ProCESS: Protocolized Care for Early Septic Shock (2014)
“In a multicenter trial in the United States, we found that protocol-based resuscitation of patients in whom septic shock was diagnosed in the emergency department did not improve outcomes.”
- The ProCESS Investigators
1. Publication Details
- Trial Title: A Randomized Trial of Protocol-Based Care for Early Septic Shock
- Citation: The ProCESS Investigators. A randomized trial of protocol-based care for early septic shock. N Engl J Med. 2014;370(18):1683-1693. DOI: 10.1056/NEJMoa1401602
- Published: May 1, 2014, in The New England Journal of Medicine
- Author: The ProCESS Investigators
- Funding: The National Institute of General Medical Sciences.
2. Keywords
- Sepsis, Septic Shock, Early Goal-Directed Therapy (EGDT), Resuscitation, Protocolized Care, Randomized Controlled Trial
3. The Clinical Question
- In adult patients with early septic shock in the emergency department (Population), does a 6-hour protocol of early goal-directed therapy (EGDT) or a simplified protocol-based standard therapy (Intervention) compared to standard, non-protocolized usual care (Comparison) reduce 60-day all-cause mortality (Outcome)?
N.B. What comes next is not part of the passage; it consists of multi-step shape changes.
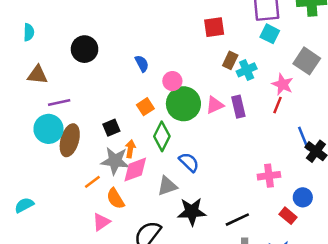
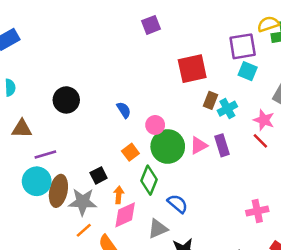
red square: (214, 27) -> (192, 69), size x1.4
red line: (278, 105) -> (260, 141), turned -63
gray star: (115, 161) -> (83, 202), moved

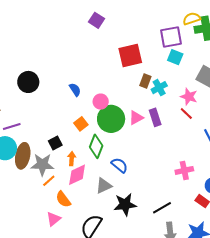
purple square: (151, 25) -> (96, 20), turned -35
orange line: (84, 230) -> (49, 181), moved

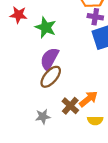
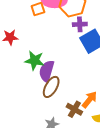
green star: (46, 27) -> (35, 60), moved

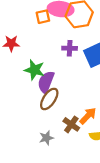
purple cross: (80, 24) -> (70, 48), moved

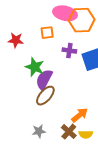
orange square: (43, 17) -> (47, 33), moved
brown cross: (71, 124) -> (69, 132), moved

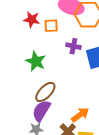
red star: (16, 40) -> (32, 19), moved
purple semicircle: (44, 79) -> (41, 111), moved

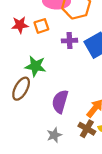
brown ellipse: (45, 92) -> (21, 89), moved
purple semicircle: (41, 111) -> (60, 102), moved

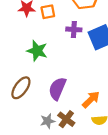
brown ellipse: (21, 89) -> (21, 88), moved
brown cross: (87, 129) -> (66, 119), moved

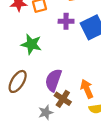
orange arrow: (91, 99) -> (87, 89), turned -66
brown cross: (66, 119) -> (63, 99), moved

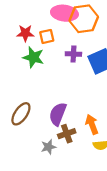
green star: (31, 44) -> (33, 57), moved
brown cross: (63, 99) -> (67, 134), turned 35

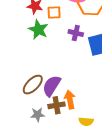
brown ellipse: (21, 114) -> (33, 85), moved
orange arrow: (92, 124) -> (70, 100), moved

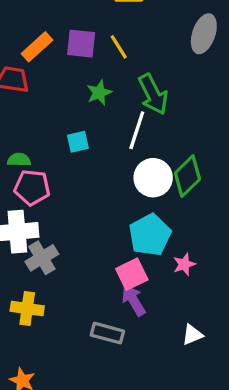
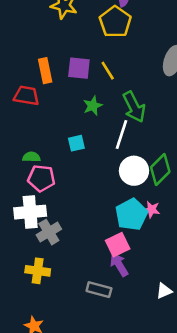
orange rectangle: (37, 47) -> (45, 71), turned -60
pink star: (184, 264) -> (152, 210), moved, turned 30

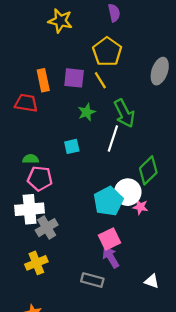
yellow pentagon: (115, 22) -> (107, 52), moved
white circle: (134, 171) -> (128, 192), moved
cyan pentagon: (131, 215) -> (108, 201), moved
yellow cross: (38, 271) -> (36, 263), turned -30
white triangle: (164, 291) -> (152, 281), turned 42

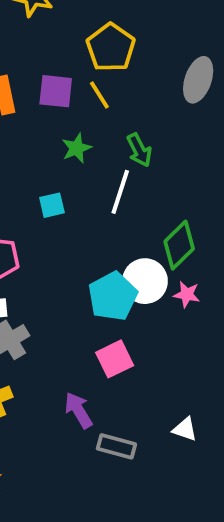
green arrow: (124, 113) -> (139, 150), size x0.7
pink star: (140, 207) -> (187, 294), moved
purple arrow: (111, 257) -> (78, 410), moved
gray rectangle: (92, 280) -> (116, 446), moved

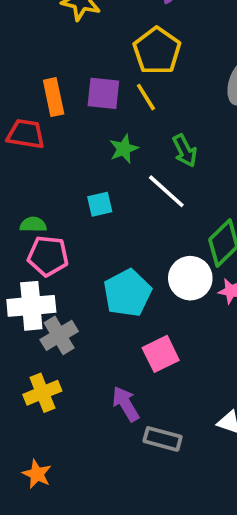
white line: (120, 192) -> (166, 191), turned -66
cyan pentagon: (113, 296) -> (127, 293), moved

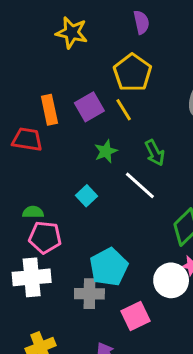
purple square: (103, 93) -> (89, 107), turned -36
cyan square: (100, 204) -> (87, 196), turned -30
white circle: (190, 278) -> (171, 280), moved
gray cross: (59, 335) -> (89, 294), moved, turned 32

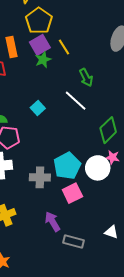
yellow pentagon: (132, 73) -> (39, 21), moved
green star: (106, 151) -> (43, 60), moved
cyan pentagon: (109, 267) -> (67, 166), moved

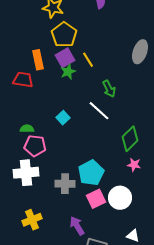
white circle: (98, 168) -> (120, 198), moved

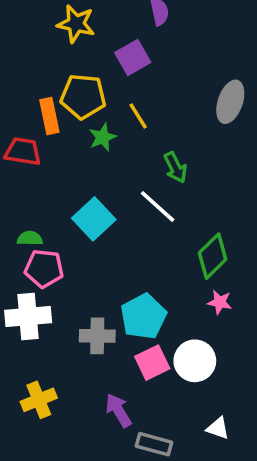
yellow pentagon: (64, 35) -> (83, 96), moved, turned -30
purple square: (65, 58) -> (133, 57), moved
cyan square: (63, 118) -> (94, 219), size x1.6

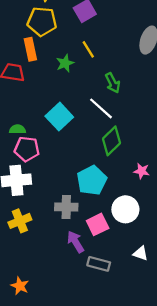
yellow pentagon: (83, 96) -> (42, 21), moved
green diamond: (213, 256) -> (111, 141), moved
gray cross: (97, 336) -> (66, 207), moved
pink square: (152, 363) -> (98, 224), moved
yellow cross: (39, 400) -> (20, 221), moved

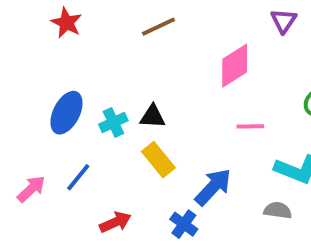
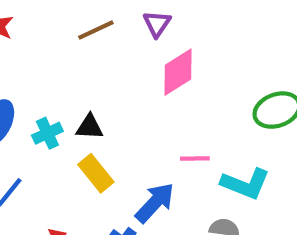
purple triangle: (284, 21) -> (157, 24), moved
pink line: (250, 126) -> (195, 159), moved

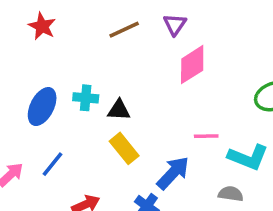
cyan cross: (47, 133) -> (86, 98), moved, turned 30

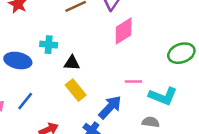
cyan cross: (86, 98) -> (49, 45), moved
blue ellipse: (42, 107) -> (18, 61), turned 75

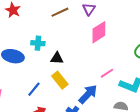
pink line: (133, 81) -> (107, 73), turned -32
blue line: (25, 101) -> (34, 89), moved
4. Background and Rationale
- Existing Knowledge: The landmark single-center trial by Rivers et al. (2001) showed a dramatic mortality benefit for a complex resuscitation protocol called Early Goal-Directed Therapy (EGDT). This led to the widespread adoption of EGDT in international sepsis guidelines.
- Knowledge Gap: Despite its inclusion in guidelines, the dramatic findings of the single-center Rivers trial had not been replicated in a large, multicenter setting. There was significant clinical uncertainty about whether the benefits of the full, resource-intensive EGDT protocol were real and generalizable, and whether a simpler protocol could achieve similar results.
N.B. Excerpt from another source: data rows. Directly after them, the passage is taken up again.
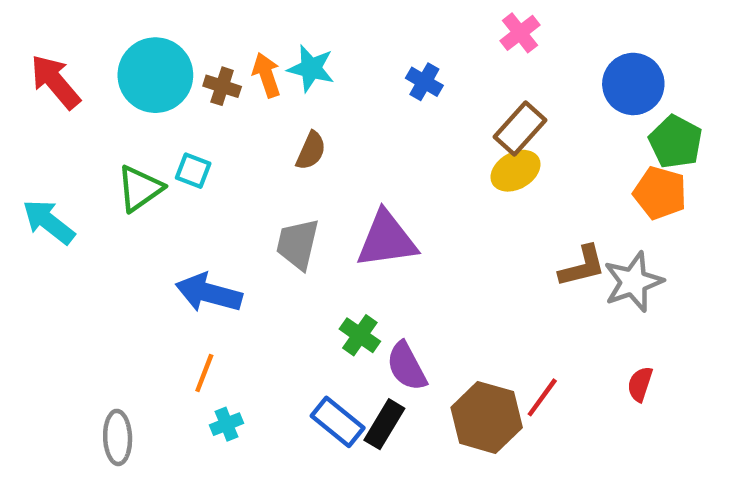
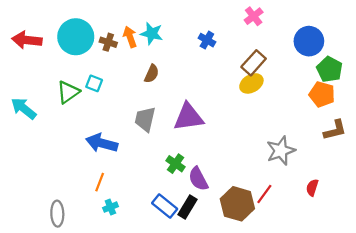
red arrow: (55, 82) -> (27, 40), turned -44
brown L-shape: (582, 266) -> (335, 130), moved
gray star: (633, 282) -> (281, 151), moved

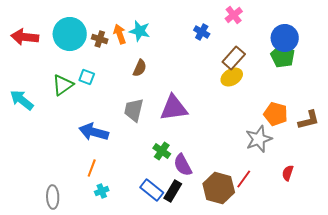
blue cross: (207, 40) -> (202, 32), moved
green pentagon: (330, 69) -> (283, 56), moved
orange pentagon: (322, 94) -> (276, 114), moved

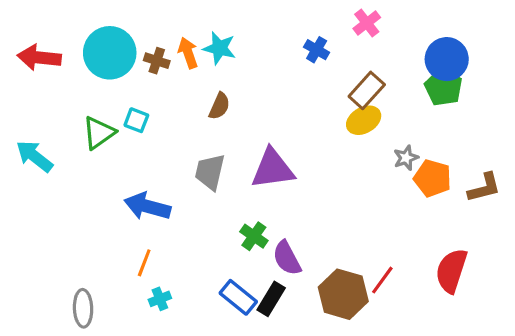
gray star: (259, 139) -> (406, 158), moved, size x0.6
red semicircle: (288, 173) -> (451, 271), size x1.8

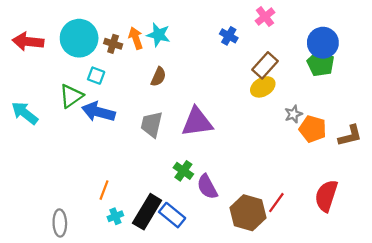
cyan square: (136, 120) -> (96, 76), moved
blue arrow: (147, 206) -> (98, 112), moved
black rectangle: (271, 299) -> (147, 212), moved, size x1.4

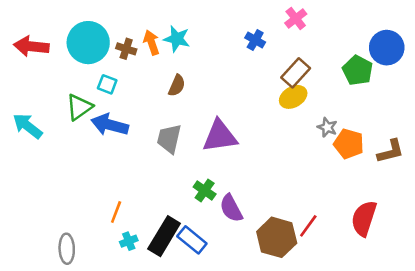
blue circle: (323, 43) -> (387, 48), moved
gray star: (293, 114) -> (327, 127), turned -30

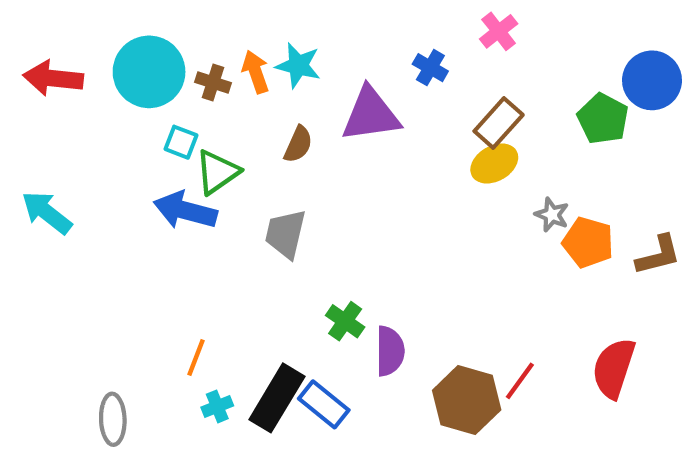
green triangle: (79, 107) -> (217, 172), moved
purple triangle: (220, 136) -> (371, 114), moved
purple semicircle: (231, 208) -> (390, 351), turned -152

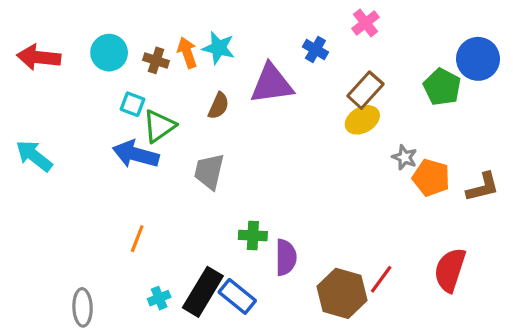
cyan circle: (149, 72) -> (109, 53), size x0.7
green cross: (345, 321) -> (253, 235), turned -32
orange line: (196, 357) -> (137, 239), moved

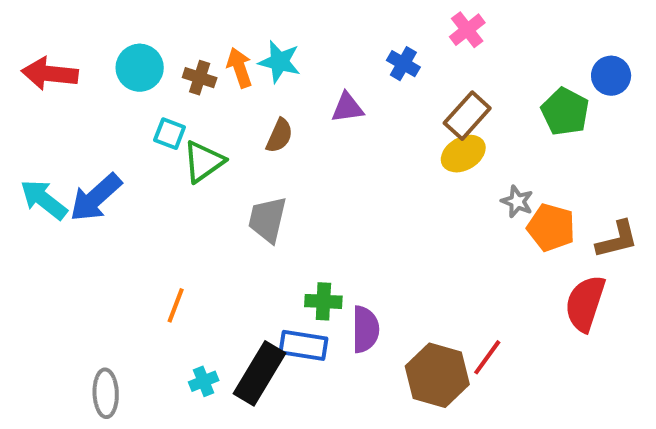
blue circle: (478, 59) -> (611, 76), size x0.7
purple triangle: (272, 84) -> (347, 108), size x0.6
blue arrow: (136, 154) -> (96, 198), moved, turned -57
red semicircle: (450, 270) -> (585, 303), moved
blue rectangle: (237, 296) -> (303, 345), moved, turned -30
- Proposed Hypothesis: The authors hypothesized that both EGDT and a simplified protocol-based standard therapy would be superior to usual care in reducing 60-day mortality in patients with early septic shock.
5. Study Design and Methods
- Design: A multicenter, prospective, randomized, controlled trial with three arms (used to test the effectiveness of interventions).
- Setting: 31 academic emergency departments in the United States.
- Trial Period: Enrollment ran from March 2008 to November 2012.
- Population:
- Inclusion Criteria: Adult patients with septic shock, defined by refractory hypotension despite fluids or a lactate level ≥4 mmol/L.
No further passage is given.